TASK DATA: Begin
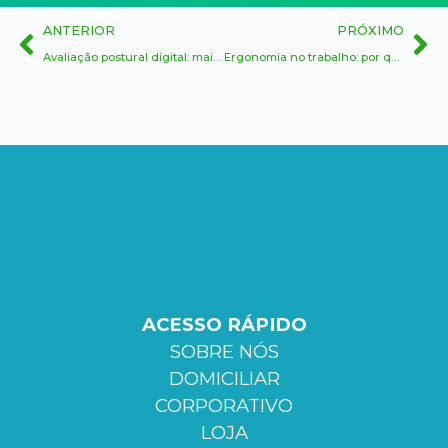
ANTERIOR
PRÓXIMO
Avaliação postural digital: mais precisão para criar planos terapêuticos personalizados
Ergonomia no trabalho: por que sua empresa precisa investir nisso agora
ACESSO RÁPIDO
SOBRE NÓS
DOMICILIAR
CORPORATIVO
LOJA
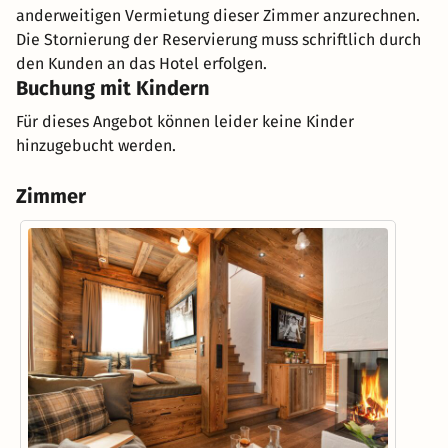
anderweitigen Vermietung dieser Zimmer anzurechnen.
Die Stornierung der Reservierung muss schriftlich durch
den Kunden an das Hotel erfolgen.
Buchung mit Kindern
Für dieses Angebot können leider keine Kinder
hinzugebucht werden.
Zimmer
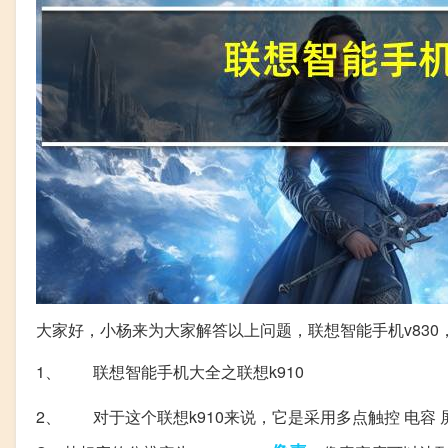
大家好，小杨来为大家解答以上问题，联想智能手机v830
1、 联想智能手机大全之联想k910
2、 对于这个联想k910来说，它是采用多点触控 电容 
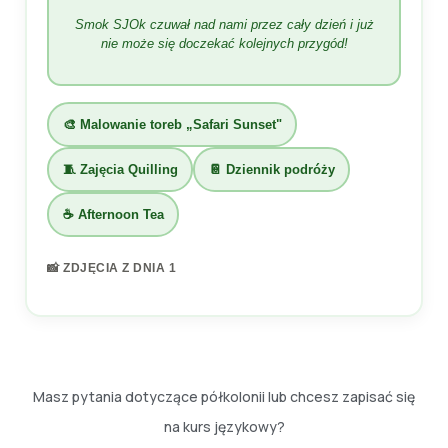
Smok SJOk czuwał nad nami przez cały dzień i już
nie może się doczekać kolejnych przygód!
🎨 Malowanie toreb „Safari Sunset"
🧵 Zajęcia Quilling
📔 Dziennik podróży
☕ Afternoon Tea
📸 ZDJĘCIA Z DNIA 1
Masz pytania dotyczące półkolonii lub chcesz zapisać się
na kurs językowy?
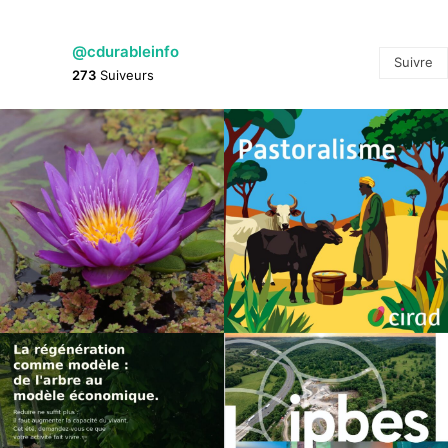
@cdurableinfo
Suivre
273
Suiveurs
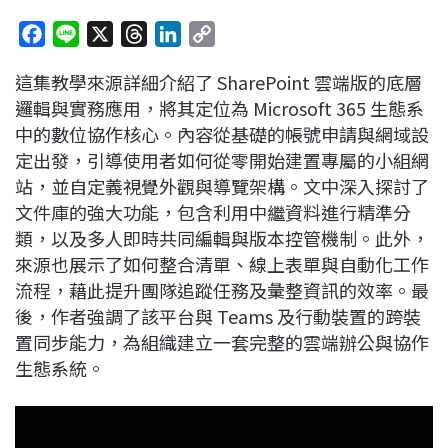
F
L
X
T
L
C
a
i
h
i
o
這集教學來源詳細介紹了 SharePoint 雲端版的底層
c
n
r
n
p
邏輯與實務應用，將其定位為 Microsoft 365 生態系
e
e
e
k
y
中的數位協作核心。內容從基礎的帳號申請與網域設
b
a
e
L
定出發，引導使用者如何從零開始建置專屬的小組網
o
d
d
i
站，並自定義視覺外觀與導覽架構。文中深入探討了
o
s
I
n
文件庫的強大功能，包含利用中繼資料進行精準分
k
n
k
類，以及多人即時共同編輯與版本控管機制。此外，
來源也展示了如何整合清單、線上表單與自動化工作
流程，藉此提升團隊追蹤任務及彙整資訊的效率。最
後，作者強調了該平台與 Teams 及行動裝置的跨裝
置同步能力，為組織建立一套完整的雲端辦公與協作
生態系統。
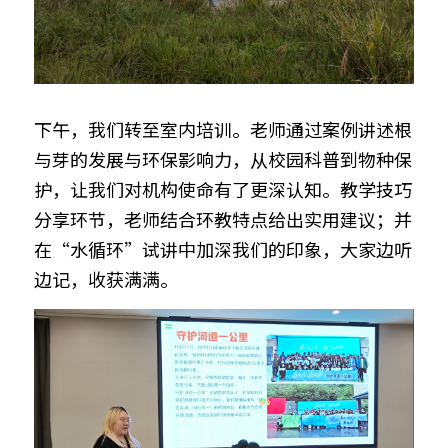
下午，我们转至室内培训。老师通过案例讲述根
与芽的发展与环保影响力，从校园科普到物种保
护，让我们对机构使命有了更深认知。教学技巧
分享环节，老师结合环教特点给出实用建议；并
在“水循环”试讲中加深我们的印象，大家边听
边记，收获满满。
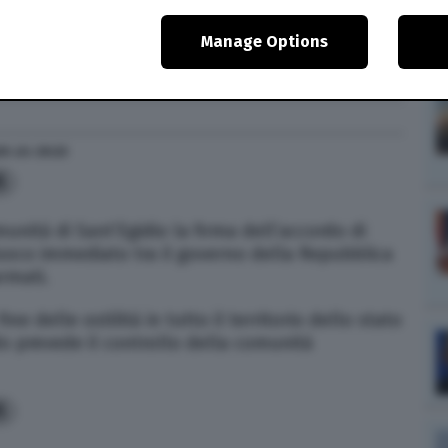
ollerà l'attuazione dell'accordo che prevede un
Manage Options
tte le forze in campo
20
alle
20:23
5
nità di Sant’Egidio la firma dell’accordo di
uoco immediato tra il governo della Repubblica
armati.
ine delle ostilità in tutto il territorio dello stato
do prevede il controllo della comunità
5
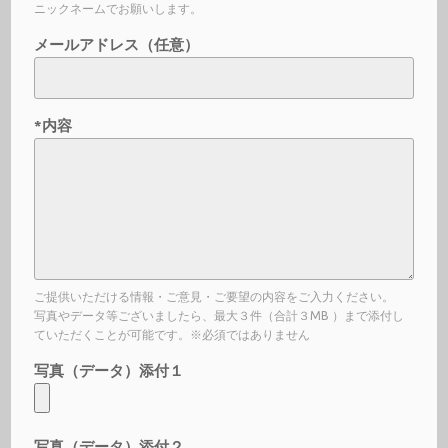
ニックネームでお願いします。
メールアドレス（任意）
*内容
ご提供いただける情報・ご意見・ご要望の内容をご入力ください。
写真やデータ等ございましたら、最大３件（合計３MB ）まで添付し
ていただくことが可能です。※必須ではありません
写真（データ）添付１
写真（データ）添付２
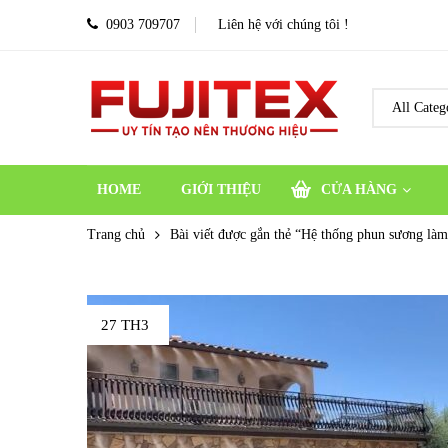
0903 709707
Liên hệ với chúng tôi !
HOME
GIỚI THIỆU
CỬA HÀNG
Trang chủ
Bài viết được gắn thẻ “Hệ thống phun sương là
27 TH3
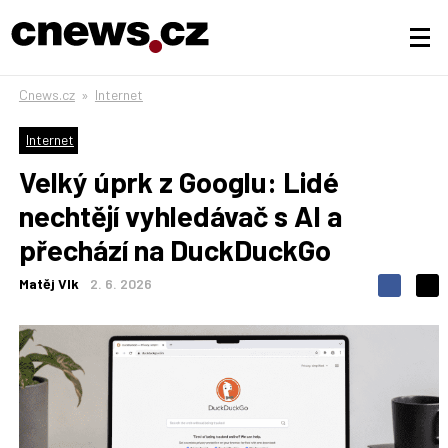
Cnews.cz
»
Internet
Internet
Velký úprk z Googlu: Lidé
nechtějí vyhledávač s AI a
přechází na DuckDuckGo
Matěj Vlk
2. 6. 2026
S
S
S
d
d
d
í
í
í
l
l
e
e
l
j
j
t
e
t
e
e
t
n
n
a
a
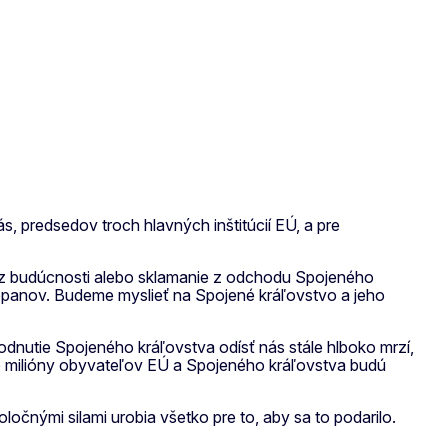
s, predsedov troch hlavných inštitúcií EÚ, a pre
vy z budúcnosti alebo sklamanie z odchodu Spojeného
Európanov. Budeme myslieť na Spojené kráľovstvo a jeho
odnutie Spojeného kráľovstva odísť nás stále hlboko mrzí,
 že milióny obyvateľov EÚ a Spojeného kráľovstva budú
očnými silami urobia všetko pre to, aby sa to podarilo.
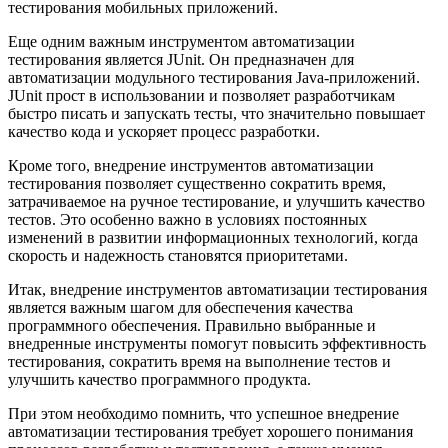
тестирования мобильных приложений.
Еще одним важным инструментом автоматизации
тестирования является JUnit. Он предназначен для
автоматизации модульного тестирования Java-приложений.
JUnit прост в использовании и позволяет разработчикам
быстро писать и запускать тесты, что значительно повышает
качество кода и ускоряет процесс разработки.
Кроме того, внедрение инструментов автоматизации
тестирования позволяет существенно сократить время,
затрачиваемое на ручное тестирование, и улучшить качество
тестов. Это особенно важно в условиях постоянных
изменений в развитии информационных технологий, когда
скорость и надежность становятся приоритетами.
Итак, внедрение инструментов автоматизации тестирования
является важным шагом для обеспечения качества
программного обеспечения. Правильно выбранные и
внедренные инструменты помогут повысить эффективность
тестирования, сократить время на выполнение тестов и
улучшить качество программного продукта.
При этом необходимо помнить, что успешное внедрение
автоматизации тестирования требует хорошего понимания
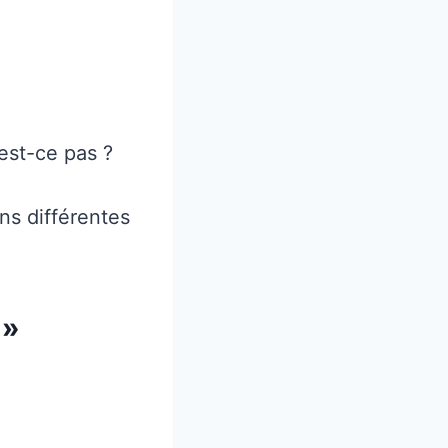
est-ce pas ?
ns différentes
 »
TASK DATA: End
*DIRECTIONS FOR THIS TASK:* From the data above, write out everything exactly except the pictures.

*SOLUTION:*
ANTERIOR
PRÓXIMO
Avaliação postural digital: mais precisão para criar planos terapêuticos personalizados
Ergonomia no trabalho: por que sua empresa precisa investir nisso agora
ACESSO RÁPIDO
SOBRE NÓS
DOMICILIAR
CORPORATIVO
LOJA
anderweitigen Vermietung dieser Zimmer anzurechnen.
Die Stornierung der Reservierung muss schriftlich durch
den Kunden an das Hotel erfolgen.
Buchung mit Kindern
Für dieses Angebot können leider keine Kinder
hinzugebucht werden.
Zimmer
大家好，小杨来为大家解答以上问题，联想智能手机v830
1、 联想智能手机大全之联想k910
2、 对于这个联想k910来说，它是采用多点触控 电容 
Smok SJOk czuwał nad nami przez cały dzień i już
nie może się doczekać kolejnych przygód!
🎨 Malowanie toreb „Safari Sunset"
🧵 Zajęcia Quilling
📔 Dziennik podróży
☕ Afternoon Tea
📸 ZDJĘCIA Z DNIA 1
Masz pytania dotyczące półkolonii lub chcesz zapisać się
na kurs językowy?
@cdurableinfo
Suivre
273
Suiveurs
F
L
X
T
L
C
a
i
h
i
o
這集教學來源詳細介紹了 SharePoint 雲端版的底層
c
n
r
n
p
邏輯與實務應用，將其定位為 Microsoft 365 生態系
e
e
e
k
y
中的數位協作核心。內容從基礎的帳號申請與網域設
b
a
e
L
定出發，引導使用者如何從零開始建置專屬的小組網
o
d
d
i
站，並自定義視覺外觀與導覽架構。文中深入探討了
o
s
I
n
文件庫的強大功能，包含利用中繼資料進行精準分
k
n
k
類，以及多人即時共同編輯與版本控管機制。此外，
來源也展示了如何整合清單、線上表單與自動化工作
流程，藉此提升團隊追蹤任務及彙整資訊的效率。最
後，作者強調了該平台與 Teams 及行動裝置的跨裝
置同步能力，為組織建立一套完整的雲端辦公與協作
生態系統。
下午，我们转至室内培训。老师通过案例讲述根
与芽的发展与环保影响力，从校园科普到物种保
护，让我们对机构使命有了更深认知。教学技巧
分享环节，老师结合环教特点给出实用建议；并
在“水循环”试讲中加深我们的印象，大家边听
边记，收获满满。
ollerà l'attuazione dell'accordo che prevede un
Manage Options
tte le forze in campo
20
alle
20:23
5
nità di Sant’Egidio la firma dell’accordo di
uoco immediato tra il governo della Repubblica
armati.
ine delle ostilità in tutto il territorio dello stato
do prevede il controllo della comunità
5
ニックネームでお願いします。
メールアドレス（任意）
*内容
ご提供いただける情報・ご意見・ご要望の内容をご入力ください。
写真やデータ等ございましたら、最大３件（合計３MB ）まで添付し
ていただくことが可能です。※必須ではありません
写真（データ）添付１
写真（データ）添付２
0903 709707
Liên hệ với chúng tôi !
HOME
GIỚI THIỆU
CỬA HÀNG
Trang chủ
Bài viết được gắn thẻ “Hệ thống phun sương là
27 TH3
Cnews.cz
»
Internet
Internet
Velký úprk z Googlu: Lidé
nechtějí vyhledávač s AI a
přechází na DuckDuckGo
Matěj Vlk
2. 6. 2026
S
S
S
d
d
d
í
í
í
l
l
e
e
l
j
j
t
e
t
e
e
t
n
n
a
a
s, predsedov troch hlavných inštitúcií EÚ, a pre
vy z budúcnosti alebo sklamanie z odchodu Spojeného
Európanov. Budeme myslieť na Spojené kráľovstvo a jeho
odnutie Spojeného kráľovstva odísť nás stále hlboko mrzí,
 že milióny obyvateľov EÚ a Spojeného kráľovstva budú
očnými silami urobia všetko pre to, aby sa to podarilo.
тестирования мобильных приложений.
Еще одним важным инструментом автоматизации
тестирования является JUnit. Он предназначен для
автоматизации модульного тестирования Java-приложений.
JUnit прост в использовании и позволяет разработчикам
быстро писать и запускать тесты, что значительно повышает
качество кода и ускоряет процесс разработки.
Кроме того, внедрение инструментов автоматизации
тестирования позволяет существенно сократить время,
затрачиваемое на ручное тестирование, и улучшить качество
тестов. Это особенно важно в условиях постоянных
изменений в развитии информационных технологий, когда
скорость и надежность становятся приоритетами.
Итак, внедрение инструментов автоматизации тестирования
является важным шагом для обеспечения качества
программного обеспечения. Правильно выбранные и
внедренные инструменты помогут повысить эффективность
тестирования, сократить время на выполнение тестов и
улучшить качество программного продукта.
При этом необходимо помнить, что успешное внедрение
автоматизации тестирования требует хорошего понимания
est-ce pas ?
ns différentes
 »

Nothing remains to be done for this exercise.